Mais si respectable que soit ce compagnon tant qu’il reste cantonné dans le domaine prosaïque de ses quatre murs, le bon sens connaît des aventures tout à fait étonnantes dès qu’il se risque dans le vaste monde de la recherche, et la manière de voir métaphysique, si justifiée et si nécessaire soit-elle dans de vastes domaines dont l’étendue varie selon la nature de l’objet, se heurte toujours, tôt ou tard, à une barrière au-delà de laquelle elle devient étroite, bornée, abstraite, et se perd en contradictions insolubles: la raison en est que, devant les objets singuliers, elle oublie leur enchaînement; devant leur être, leur devenir et leur périr; devant leur repos, leur mouvement; les arbres l’empêchent de voir la forêt.

Pour les besoins de tous les jours, nous savons, par exemple, et nous pouvons dire avec certitude, si un animal existe ou non; mais une étude plus précise nous fait trouver que ce problème est parfois des plus embrouillés, et les juristes le savent très bien, qui se sont évertués en vain à découvrir la limite rationnelle à partir de laquelle tuer un enfant dans le sein de sa mère est un meurtre; et il est tout aussi impossible de constater le moment de la mort, car la physiologie démontre que la mort n’est pas un événement unique et instantané, mais un processus de très longue durée.

Pareillement, tout être organique est, à chaque instant, le même et non le même; à chaque instant, il assimile des matières étrangères et en élimine d’autres, à chaque instant des cellules de son corps dépérissent et d’autres se forment; au bout d’un temps plus ou moins long, la substance de ce corps s’est totalement renouvelée, elle a été remplacée par d’autres atomes de matière de sorte que tout être organisé est constamment le même et cependant un autre.

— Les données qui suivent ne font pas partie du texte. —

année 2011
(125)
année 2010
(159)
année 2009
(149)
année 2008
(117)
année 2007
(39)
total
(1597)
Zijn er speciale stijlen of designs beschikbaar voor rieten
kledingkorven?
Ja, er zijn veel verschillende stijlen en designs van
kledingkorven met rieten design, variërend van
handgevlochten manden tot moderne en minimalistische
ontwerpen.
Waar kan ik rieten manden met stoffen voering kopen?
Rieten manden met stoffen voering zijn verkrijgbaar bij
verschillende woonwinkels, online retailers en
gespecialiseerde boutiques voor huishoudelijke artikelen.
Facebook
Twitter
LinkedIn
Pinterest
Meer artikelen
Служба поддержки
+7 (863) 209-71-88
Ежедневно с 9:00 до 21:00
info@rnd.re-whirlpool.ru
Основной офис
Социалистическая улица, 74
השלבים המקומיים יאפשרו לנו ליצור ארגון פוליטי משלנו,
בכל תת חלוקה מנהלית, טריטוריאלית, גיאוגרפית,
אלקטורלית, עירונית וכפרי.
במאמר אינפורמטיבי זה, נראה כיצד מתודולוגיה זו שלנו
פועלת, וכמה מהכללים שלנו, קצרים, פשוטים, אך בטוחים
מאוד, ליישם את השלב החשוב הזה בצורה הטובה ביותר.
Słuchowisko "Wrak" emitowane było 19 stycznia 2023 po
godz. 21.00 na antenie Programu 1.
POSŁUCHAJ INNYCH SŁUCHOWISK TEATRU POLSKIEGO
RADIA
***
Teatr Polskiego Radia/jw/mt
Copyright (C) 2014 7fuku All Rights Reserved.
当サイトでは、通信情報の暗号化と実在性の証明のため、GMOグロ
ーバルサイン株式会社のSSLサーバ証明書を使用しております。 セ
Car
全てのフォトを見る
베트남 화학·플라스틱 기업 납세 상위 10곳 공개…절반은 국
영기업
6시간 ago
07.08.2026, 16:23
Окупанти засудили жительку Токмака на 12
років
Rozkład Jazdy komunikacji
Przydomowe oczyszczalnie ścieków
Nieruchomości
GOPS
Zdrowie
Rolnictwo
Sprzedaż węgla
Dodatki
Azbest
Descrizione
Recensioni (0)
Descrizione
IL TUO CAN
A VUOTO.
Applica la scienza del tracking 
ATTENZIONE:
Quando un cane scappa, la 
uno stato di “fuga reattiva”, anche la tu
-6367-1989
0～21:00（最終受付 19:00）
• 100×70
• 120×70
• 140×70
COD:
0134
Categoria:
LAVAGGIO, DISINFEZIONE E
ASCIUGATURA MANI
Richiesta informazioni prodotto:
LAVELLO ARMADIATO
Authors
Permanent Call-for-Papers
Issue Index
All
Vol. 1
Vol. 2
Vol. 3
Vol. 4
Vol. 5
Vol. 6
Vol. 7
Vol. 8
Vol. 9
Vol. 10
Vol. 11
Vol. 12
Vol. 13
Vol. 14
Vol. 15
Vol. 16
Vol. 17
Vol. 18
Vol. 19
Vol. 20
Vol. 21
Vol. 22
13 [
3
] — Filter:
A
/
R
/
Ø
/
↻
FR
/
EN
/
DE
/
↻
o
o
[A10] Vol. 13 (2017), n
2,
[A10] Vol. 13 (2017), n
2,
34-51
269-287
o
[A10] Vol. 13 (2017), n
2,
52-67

A considérer les choses d’un peu près, nous trouvons encore que les deux pôles d’une contradiction, comme positif et négatif, sont tout aussi inséparables qu’opposés et qu’en dépit de toute leur valeur d’antithèse, ils se pénètrent mutuellement; pareillement, que cause et effet sont des représentations qui ne valent comme telles qu’appliquées à un cas particulier, mais que, dès que nous considérons ce cas particulier dans sa connexion générale avec l’ensemble du monde, elles se fondent, elles se résolvent dans la vue de l’universelle action réciproque, où causes et effets permutent continuellement, où ce qui était effet maintenant ou ici, devient cause ailleurs ou ensuite et vice versa.

Tous ces processus, toutes ces méthodes de pensée n’entrent pas dans le cadre de la pensée métaphysique. »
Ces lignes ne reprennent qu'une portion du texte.